In [None]:
import pandas as pd

alerts_df = pd.read_parquet("../../data/nps/nps_public_data_alerts.parquet")

Given Python's differences from SQL, `window` functions are mostly used for rolling averages, something reflected in the Pandas [documentation](https://pandas.pydata.org/docs/user_guide/window.html) that we'll demonstrate here.

pandas supports 4 types of windowing operations:
- Rolling window: Generic fixed or variable sliding window over the values.
- Weighted window: Weighted, non-rectangular window supplied by the scipy.signal library.
- Expanding window: Accumulating window over the values.
- Exponentially Weighted window: Accumulating and exponentially weighted window over the values.

We'll focus on rolling + expanding, since those are the most applicable for transformation

In [None]:
alerts_df["alert_date"] = pd.to_datetime(alerts_df["lastIndexedDate"]).dt.date

alerts_df.head()

Let's get a count of alerts by category

In [None]:
num_alerts = (
    alerts_df.groupby(["alert_date", "category"])["description"].count().reset_index()
)

num_alerts.rename(columns={"description": "num_alerts"}, inplace=True)

num_alerts.tail()

If you're in analytics, you're likely aware that _rolling counts or averages_ can be incredibly valuable for monitoring trends over time. Pandas makes this quite easy.
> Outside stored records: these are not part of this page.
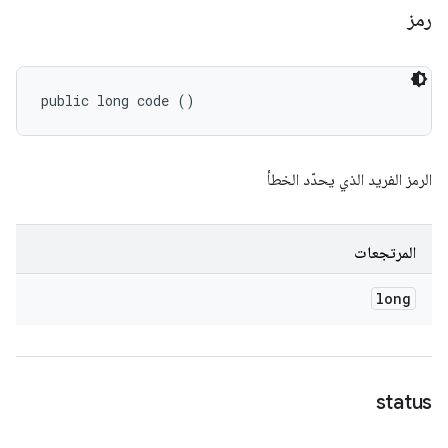
رمز
public long code ()
الرمز الفريد الذي يحدّد الخطأ
المرتجعات
long
status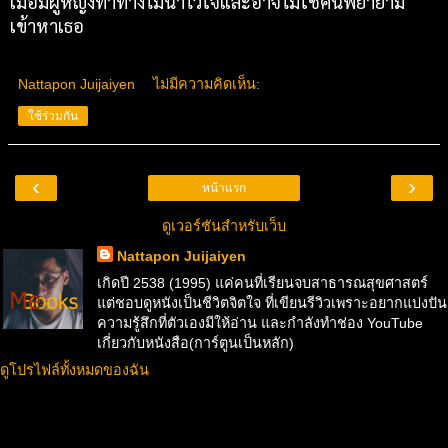
เมื่อมีผู้หญิงท่าทางไม่น่าไว้ใจและอาจไม่ใช่คนพยายาม
เข้าหาเธอ
Nattapon Juijaiyen
ไม่มีความคิดเห็น:
ใช้ร่วมกัน
‹
›
หน้าแรก
ดูเวอร์ชันสำหรับเว็บ
Nattapon Juijaiyen
เกิดปี 2538 (1995) แค่คนที่เรียนจบสาธารณสุขศาสตร์
แต่ชอบดูหนังเป็นชีวิตจิตใจ ที่เขียนรีวิวเพราะอยากแบ่งปัน
ความรู้สึกที่ตัวเองมีให้อ่าน และกำลังทำช่อง YouTube
เกี่ยวกับหนังสือ(การ์ตูนเป็นหลัก)
ดูโปรไฟล์ทั้งหมดของฉัน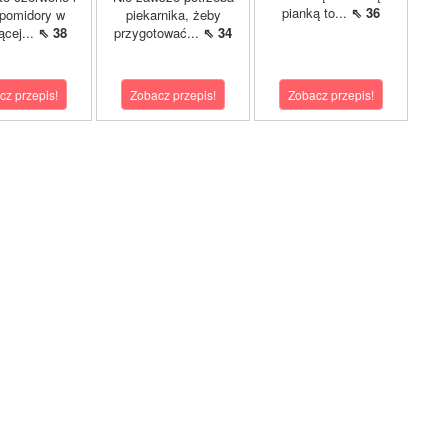
pianką to...
⇖ 36
 pomidory w
piekarnika, żeby
ącej...
⇖ 38
przygotować...
⇖ 34
cz przepis!
Zobacz przepis!
Zobacz przepis!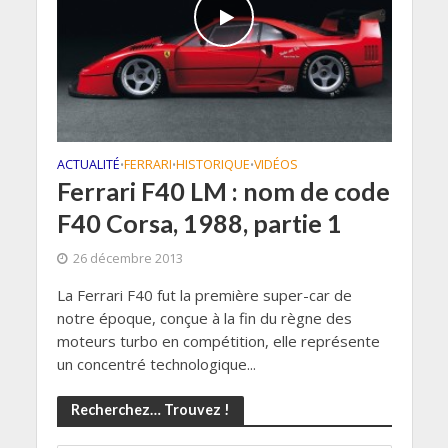
ACTUALITÉ
FERRARI
HISTORIQUE
VIDÉOS
•
•
•
Ferrari F40 LM : nom de code
F40 Corsa, 1988, partie 1
26 décembre 2013
La Ferrari F40 fut la première super-car de
notre époque, conçue à la fin du règne des
moteurs turbo en compétition, elle représente
un concentré technologique...
Recherchez… Trouvez !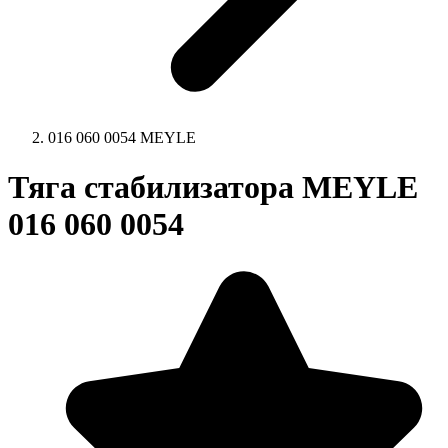
016 060 0054 MEYLE
Тяга стабилизатора MEYLE
016 060 0054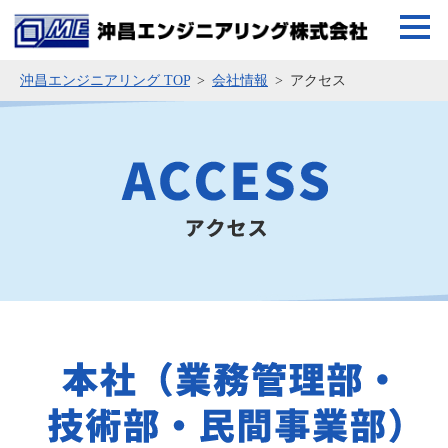
沖昌エンジニアリング TOP
会社情報
アクセス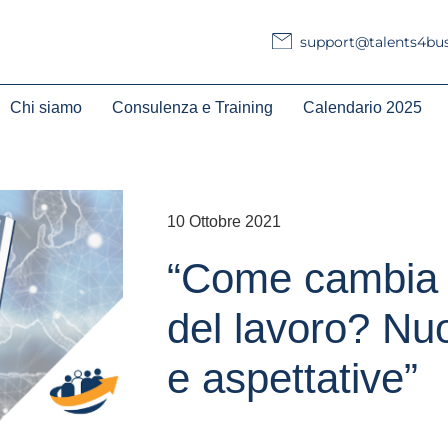
support@talents4busi
Chi siamo
Consulenza e Training
Calendario 2025
10 Ottobre 2021
“Come cambia 
del lavoro? Nuo
e aspettative”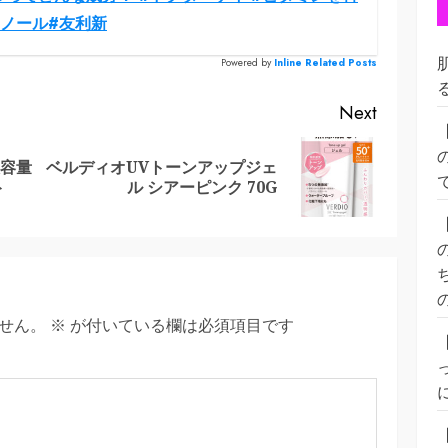
チノール#友利新
Powered by
Inline Related Posts
Next
大容量
ベルディオUVトーンアップジェ
Previous
Next
ト
ル シアーピンク 70G
post:
post:
せん。
※
が付いている欄は必須項目です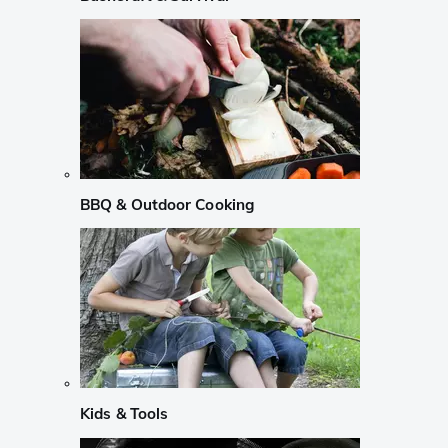
BBQ & Outdoor Cooking
Kids & Tools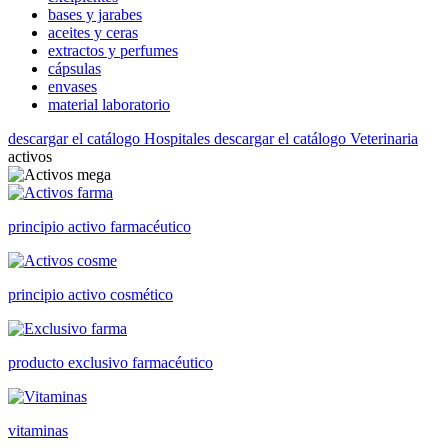
bases y jarabes
aceites y ceras
extractos y perfumes
cápsulas
envases
material laboratorio
descargar el catálogo Hospitales
descargar el catálogo Veterinaria
activos
principio activo farmacéutico
principio activo cosmético
producto exclusivo farmacéutico
vitaminas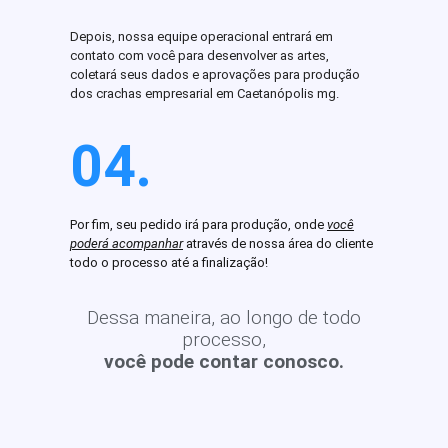
Depois, nossa equipe operacional entrará em
contato com você para desenvolver as artes,
coletará seus dados e aprovações para produção
dos crachas empresarial em Caetanópolis mg.
04.
Por fim, seu pedido irá para produção, onde
você
poderá acompanhar
através de nossa área do cliente
todo o processo até a finalização!
Dessa maneira, ao longo de todo
processo,
você pode contar conosco.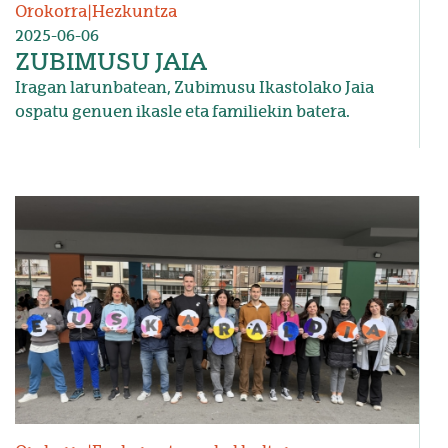
Orokorra
|
Hezkuntza
2025-06-06
ZUBIMUSU JAIA
Iragan larunbatean, Zubimusu Ikastolako Jaia
ospatu genuen ikasle eta familiekin batera.
Irudia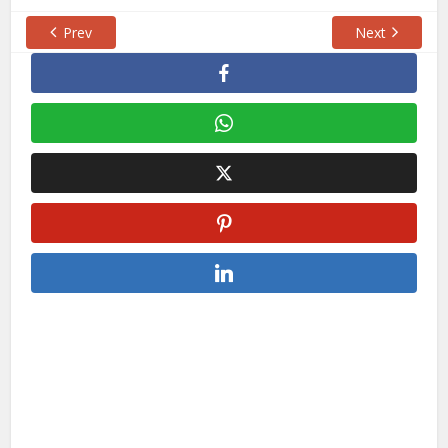
Prev
Next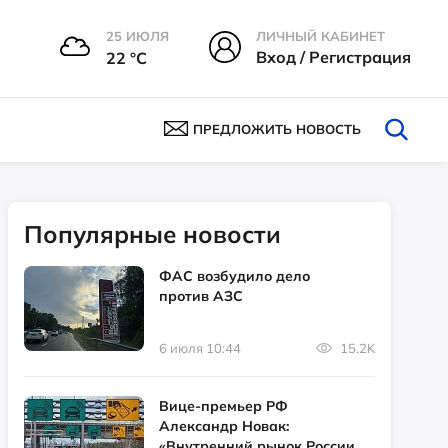
25 ИЮЛЯ
ЛИЧНЫЙ КАБИНЕТ
Вход / Регистрация
22 °С
ПРЕДЛОЖИТЬ НОВОСТЬ
Популярные новости
ФАС возбудило дело
против АЗС
6 июля 10:44
15.2K
Вице-премьер РФ
Александр Новак:
«Внутренний рынок России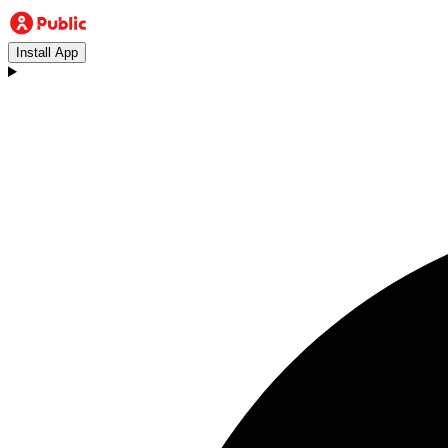
Install App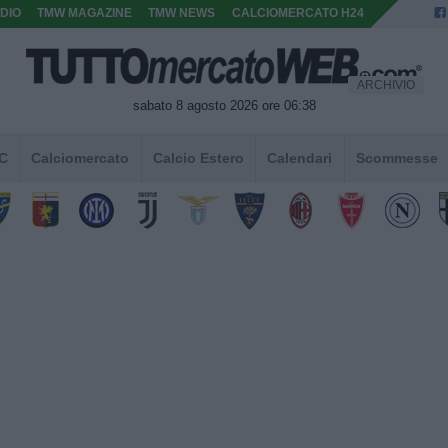
DIO
TMW MAGAZINE
TMW NEWS
CALCIOMERCATO H24
ARCHIVIO
sabato 8 agosto 2026 ore 06:38
 C
Calciomercato
Calcio Estero
Calendari
Scommesse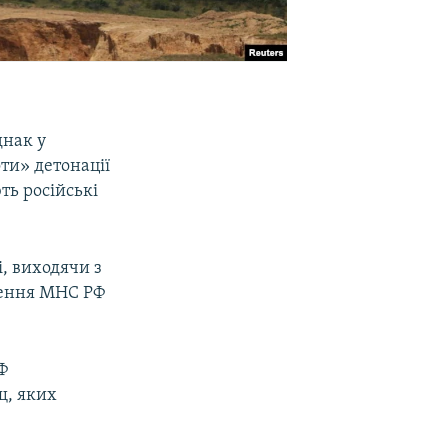
днак у
ти» детонації
ть російські
і, виходячи з
млення МНС РФ
Ф
щ, яких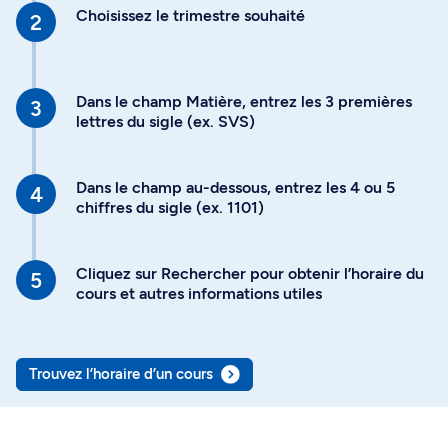
Choisissez le trimestre souhaité
Dans le champ Matière, entrez les 3 premières
lettres du sigle (ex. SVS)
Dans le champ au-dessous, entrez les 4 ou 5
chiffres du sigle (ex. 1101)
Cliquez sur Rechercher pour obtenir l’horaire du
cours et autres informations utiles
Trouvez l’horaire d’un cours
It will be helpful to first set the `alert_date` as our index.

In [None]:
num_alerts_reindexed = num_alerts.set_index("alert_date")

# get rolling 7-day
rolling_alerts_7 = (
    num_alerts_reindexed.groupby(["category"])["num_alerts"]
    .rolling(window=7)
    .sum()
    .reset_index()
)

It can also be useful to get multiple rolling averages to compare trends

In [None]:
rolling_alerts_7 = (
    num_alerts_reindexed.groupby(["category"])["num_alerts"]
    .rolling(window=7)
    .sum()
    .reset_index()
    .rename(columns={"num_alerts": "rolling_7"})
)
rolling_alerts_14 = (
    num_alerts_reindexed.groupby(["category"])["num_alerts"]
    .rolling(window=14)
    .sum()
    .reset_index()
    .rename(columns={"num_alerts": "rolling_14"})
)
rolling_alerts_28 = (
    num_alerts_reindexed.groupby(["category"])["num_alerts"]
    .rolling(window=28)
    .sum()
    .reset_index()
    .rename(columns={"num_alerts": "rolling_28"})
)

rolling_alerts_joined = rolling_alerts_7.merge(
    rolling_alerts_14, on=["alert_date", "category"]
).merge(rolling_alerts_28, on=["alert_date", "category"])

rolling_alerts_joined

It's outside this course, but whether you're an analyst or engineer, visualization of results is important for a gut-check! You can do this easily with plotly.

In [None]:
import plotly.express as px
import datetime

plot_df = rolling_alerts_joined[
    rolling_alerts_joined["alert_date"] > datetime.date(2023, 7, 1)
]

plot_cols = ["rolling_7", "rolling_14", "rolling_28"]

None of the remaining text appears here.